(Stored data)

####################

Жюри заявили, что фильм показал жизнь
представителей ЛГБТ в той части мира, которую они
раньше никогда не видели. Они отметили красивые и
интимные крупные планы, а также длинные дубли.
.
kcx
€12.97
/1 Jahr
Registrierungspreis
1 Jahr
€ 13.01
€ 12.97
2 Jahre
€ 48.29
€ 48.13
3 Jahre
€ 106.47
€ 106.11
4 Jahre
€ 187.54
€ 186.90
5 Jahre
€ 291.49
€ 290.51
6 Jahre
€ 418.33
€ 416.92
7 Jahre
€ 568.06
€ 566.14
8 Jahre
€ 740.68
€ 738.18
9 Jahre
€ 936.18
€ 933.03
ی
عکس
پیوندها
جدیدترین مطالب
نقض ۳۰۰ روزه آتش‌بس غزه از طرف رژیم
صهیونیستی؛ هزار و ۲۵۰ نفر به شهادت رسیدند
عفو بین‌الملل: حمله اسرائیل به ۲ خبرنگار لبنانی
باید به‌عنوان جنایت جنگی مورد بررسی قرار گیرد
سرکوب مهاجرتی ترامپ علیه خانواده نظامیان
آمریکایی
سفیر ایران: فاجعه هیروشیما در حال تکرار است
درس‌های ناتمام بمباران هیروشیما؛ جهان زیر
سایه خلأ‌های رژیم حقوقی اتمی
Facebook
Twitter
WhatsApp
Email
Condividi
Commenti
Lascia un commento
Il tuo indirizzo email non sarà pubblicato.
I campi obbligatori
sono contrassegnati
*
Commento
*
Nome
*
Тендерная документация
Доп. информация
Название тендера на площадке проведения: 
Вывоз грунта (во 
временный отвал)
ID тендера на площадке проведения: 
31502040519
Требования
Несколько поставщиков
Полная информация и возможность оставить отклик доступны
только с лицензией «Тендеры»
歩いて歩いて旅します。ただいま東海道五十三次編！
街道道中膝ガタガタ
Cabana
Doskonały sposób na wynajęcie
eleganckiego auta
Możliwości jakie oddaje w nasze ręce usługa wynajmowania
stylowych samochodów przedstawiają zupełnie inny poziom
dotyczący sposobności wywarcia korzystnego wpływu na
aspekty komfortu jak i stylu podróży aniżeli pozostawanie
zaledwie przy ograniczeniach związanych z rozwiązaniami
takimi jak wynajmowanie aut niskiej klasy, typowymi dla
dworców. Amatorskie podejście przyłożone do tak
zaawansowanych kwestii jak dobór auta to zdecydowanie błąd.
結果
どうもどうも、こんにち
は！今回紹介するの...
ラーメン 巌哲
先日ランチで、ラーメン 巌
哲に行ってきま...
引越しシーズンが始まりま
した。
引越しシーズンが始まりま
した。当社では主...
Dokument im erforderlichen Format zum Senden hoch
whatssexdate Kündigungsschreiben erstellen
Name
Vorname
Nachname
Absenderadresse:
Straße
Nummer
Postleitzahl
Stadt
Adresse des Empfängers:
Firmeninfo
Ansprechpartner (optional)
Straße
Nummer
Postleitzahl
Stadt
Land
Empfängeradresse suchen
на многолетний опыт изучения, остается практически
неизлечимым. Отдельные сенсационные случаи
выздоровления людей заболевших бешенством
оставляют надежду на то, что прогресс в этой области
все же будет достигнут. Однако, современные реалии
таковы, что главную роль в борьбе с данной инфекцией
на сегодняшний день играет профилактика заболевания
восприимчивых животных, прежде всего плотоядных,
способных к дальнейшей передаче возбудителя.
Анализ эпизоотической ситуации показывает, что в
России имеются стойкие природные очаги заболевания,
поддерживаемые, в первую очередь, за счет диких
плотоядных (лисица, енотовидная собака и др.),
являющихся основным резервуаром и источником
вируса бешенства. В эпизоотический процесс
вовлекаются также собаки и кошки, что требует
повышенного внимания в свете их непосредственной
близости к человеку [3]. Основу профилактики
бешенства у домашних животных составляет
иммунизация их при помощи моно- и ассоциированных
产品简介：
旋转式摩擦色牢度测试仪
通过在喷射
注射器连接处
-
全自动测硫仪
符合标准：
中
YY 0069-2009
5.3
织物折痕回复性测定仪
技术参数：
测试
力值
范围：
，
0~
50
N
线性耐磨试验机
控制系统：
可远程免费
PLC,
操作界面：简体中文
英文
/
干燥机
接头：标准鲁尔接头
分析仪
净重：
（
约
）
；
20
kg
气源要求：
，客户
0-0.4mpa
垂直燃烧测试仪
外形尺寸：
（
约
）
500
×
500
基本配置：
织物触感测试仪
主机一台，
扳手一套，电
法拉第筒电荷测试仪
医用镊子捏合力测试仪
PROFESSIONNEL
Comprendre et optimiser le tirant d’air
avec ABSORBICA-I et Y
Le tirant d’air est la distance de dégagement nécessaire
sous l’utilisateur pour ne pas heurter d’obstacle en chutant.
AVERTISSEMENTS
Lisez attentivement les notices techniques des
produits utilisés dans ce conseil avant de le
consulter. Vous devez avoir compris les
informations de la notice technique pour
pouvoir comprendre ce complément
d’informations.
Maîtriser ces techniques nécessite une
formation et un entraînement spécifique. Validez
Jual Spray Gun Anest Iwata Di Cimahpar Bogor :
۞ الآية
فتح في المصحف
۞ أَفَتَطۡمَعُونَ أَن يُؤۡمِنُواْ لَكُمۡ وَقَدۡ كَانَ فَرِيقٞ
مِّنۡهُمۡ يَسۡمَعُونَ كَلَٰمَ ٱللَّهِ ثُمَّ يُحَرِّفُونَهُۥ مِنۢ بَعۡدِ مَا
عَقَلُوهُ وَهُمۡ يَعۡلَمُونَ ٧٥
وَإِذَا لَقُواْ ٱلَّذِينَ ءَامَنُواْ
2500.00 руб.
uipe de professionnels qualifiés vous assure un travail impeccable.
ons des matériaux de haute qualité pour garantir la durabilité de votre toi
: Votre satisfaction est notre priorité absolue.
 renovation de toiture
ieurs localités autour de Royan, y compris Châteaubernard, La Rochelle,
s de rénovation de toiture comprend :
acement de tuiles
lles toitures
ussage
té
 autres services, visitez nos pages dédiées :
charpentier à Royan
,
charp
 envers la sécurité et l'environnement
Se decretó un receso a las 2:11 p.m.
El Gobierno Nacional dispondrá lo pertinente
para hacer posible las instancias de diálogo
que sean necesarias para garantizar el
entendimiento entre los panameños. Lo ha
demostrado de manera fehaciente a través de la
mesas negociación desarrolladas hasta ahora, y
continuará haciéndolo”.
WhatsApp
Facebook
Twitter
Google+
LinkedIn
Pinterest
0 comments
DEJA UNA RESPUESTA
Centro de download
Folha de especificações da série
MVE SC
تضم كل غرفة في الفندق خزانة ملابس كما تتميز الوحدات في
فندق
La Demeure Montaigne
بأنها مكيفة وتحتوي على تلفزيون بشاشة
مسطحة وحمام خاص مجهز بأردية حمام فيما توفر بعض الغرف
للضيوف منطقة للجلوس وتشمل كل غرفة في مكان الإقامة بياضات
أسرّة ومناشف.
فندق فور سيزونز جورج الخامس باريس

####################

If a line in the records contains the string "رژیم", include it in the count; report that count alone.

2